Carlisle swallowed and frowned. "I'm sure he did."

"What happened at the store, Carlisle?" I asked quietly when he didn't elaborate.

With a heavy sigh, he crossed the room and stooped next to the arm of my chair, his fingertips grazing his sleeping son's back. The gesture was simple, but filled with care.

"We stopped by the grocery store. I wanted to pick up something for dinner so you didn't have to cook and it was our last stop. Edward was tired and he kept telling me that he wanted 'mashnas.' I couldn't figure out what he was talking about; I got frustrated and turned my back so I didn't yell at him. My hand was still on him," he assured me when my eyes widened.

"Then, she was right there, telling him that he was a 'bad penny' and that he shouldn't make his daddy so mad. That I'd leave him too if I didn't get my way. I told her to go away and to leave my son alone and she just laughed. She asked me if keeping him was worth the loss and told me that he shouldn't have been born." Carlisle's eyes sparked in anger at the memory. "He cried, Esme, as she walked away and told me that he was sorry for being bad. Then he told me that he didn't need the 'lello mashnas' if I would still be his daddy."

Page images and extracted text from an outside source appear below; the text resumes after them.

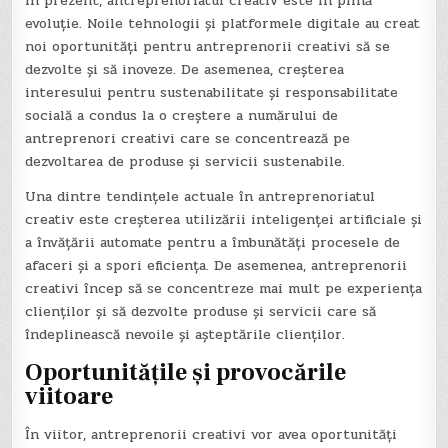
În prezent, antreprenoriatul creativ este în plină
evoluție. Noile tehnologii și platformele digitale au creat
noi oportunități pentru antreprenorii creativi să se
dezvolte și să inoveze. De asemenea, creșterea
interesului pentru sustenabilitate și responsabilitate
socială a condus la o creștere a numărului de
antreprenori creativi care se concentrează pe
dezvoltarea de produse și servicii sustenabile.
Una dintre tendințele actuale în antreprenoriatul
creativ este creșterea utilizării inteligenței artificiale și
a învățării automate pentru a îmbunătăți procesele de
afaceri și a spori eficiența. De asemenea, antreprenorii
creativi încep să se concentreze mai mult pe experiența
clienților și să dezvolte produse și servicii care să
îndeplinească nevoile și așteptările clienților.
Oportunitățile și provocările
viitoare
În viitor, antreprenorii creativi vor avea oportunități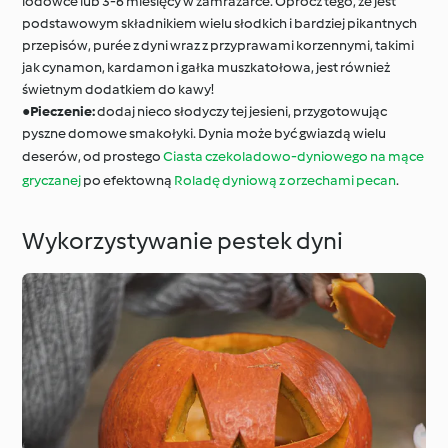
lodówce lub 3-6 miesięcy w zamrażarce. Oprócz tego, że jest
podstawowym składnikiem wielu słodkich i bardziej pikantnych
przepisów, purée z dyni wraz z przyprawami korzennymi, takimi
jak cynamon, kardamon i gałka muszkatołowa, jest również
świetnym dodatkiem do kawy!
●
Pieczenie:
dodaj nieco słodyczy tej jesieni, przygotowując
pyszne domowe smakołyki. Dynia może być gwiazdą wielu
deserów, od prostego
Ciasta czekoladowo-dyniowego na mące
gryczanej
po efektowną
Roladę dyniową z orzechami pecan
.
Wykorzystywanie pestek dyni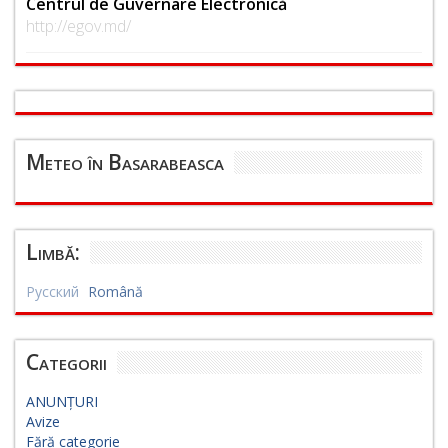
Centrul de Guvernare Electronică
http://egov.md/
Meteo în Basarabeasca
Limbă:
Русский
Română
Categorii
ANUNȚURI
Avize
Fără categorie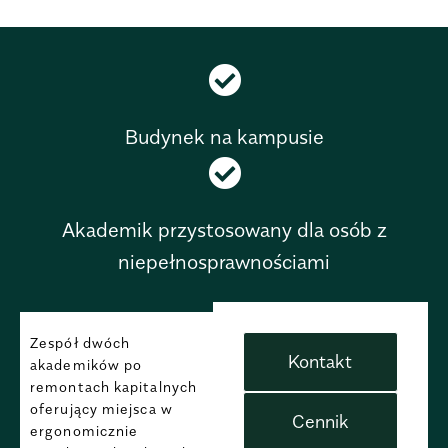
Budynek na kampusie
Akademik przystosowany dla osób z
niepełnosprawnościami
Zespół dwóch
Kontakt
akademików po
remontach kapitalnych
oferujący miejsca w
Cennik
ergonomicznie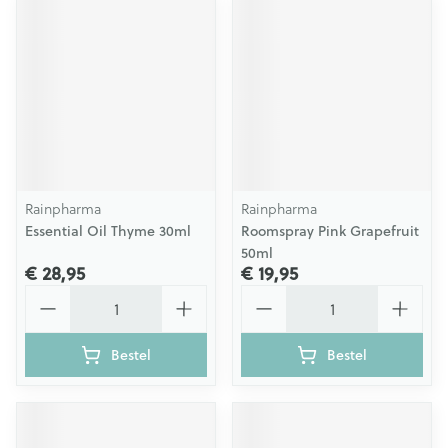
Rainpharma
Rainpharma
Essential Oil Thyme 30ml
Roomspray Pink Grapefruit
50ml
€ 28,95
€ 19,95
Aantal
Aantal
Bestel
Bestel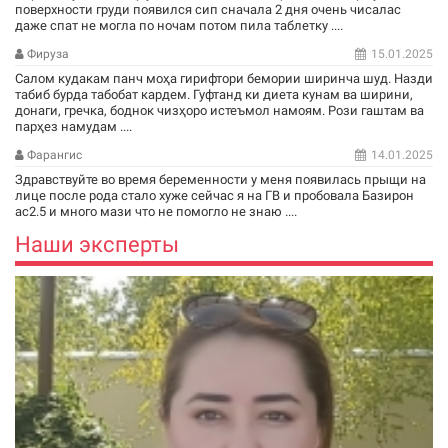
поверхности груди появился сип сначала 2 дня очень чисалас
даже спат не могла по ночам потом пила таблетку ....
Фируза
15.01.2025
Салом кудакам панч моҳа гирифтори бемории ширинча шуд. Назди
табиб бурда табобат кардем. Гуфтанд ки диета кунам ва ширини,
донаги, гречка, боднок чизҳоро истеъмол намоям. Рози гаштам ва
парҳез намудам ....
Фарангис
14.01.2025
Здравствуйте во время беременности у меня появилась прыщи на
лице после рода стало хуже сейчас я на ГВ и пробовала Базирон
ас2.5 и много мази что не помогло не знаю ....
Наши эксперты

Carlisle's eyes watered and he choked on his closing throat. "My son thought I would give him away because he asked for a fucking banana."

The tears I'd worked so hard to keep at bay rolled down my cheeks. I laid my hand in my husband's hair as he struggled to recover himself, offering him all my love and what strength I had. I knew that Edward's first year had been hard on both of them. Edward looked so much like Elizabeth that it was hard not for him not see her in him. There had been many nights when he told me how guilty he felt for ignoring his son.

"You know I love you, don't you, Esme?" he asked earnestly, his eyes shooting to mine, searching for the truth. "You and Edward and the new babies?"

I wasn't sure who he was trying to convince, himself or me, but I smiled at him and nodded. I knew he loved me and I would assure him of that. I just didn't know if he still loved her more.

His eyes were fierce and I knew he'd seen through me. "I mean it, Es. I love you more than life itself and I will be grateful everyday that she walked away so that you could come into my life. Mine and Edward's. You saved us both and no matter what I do for the rest of my life, you will know how much you mean to me."

"I love you," I whispered as my own emotions got the better of me. I could see the truth in his eyes and it astounded me. He did love me with his whole heart and there was no place for her left.

For the first time I could remember, Carlisle reached for Edward and took him from my arms. He held our boy close to his chest and nuzzled his hair, inhaling brokenly. "I would never give you away, Edward. You are my son and you always will be," he whispered firmly, squeezing tightly to the sleeping child.

It wasn't the last time Elizabeth attempted to interfere in our lives, but it was the last time I truly worried about her presence. She had let the most amazing family slip through her fingers in her selfishness and I wasn't going to give them back. They were no longer hers to have.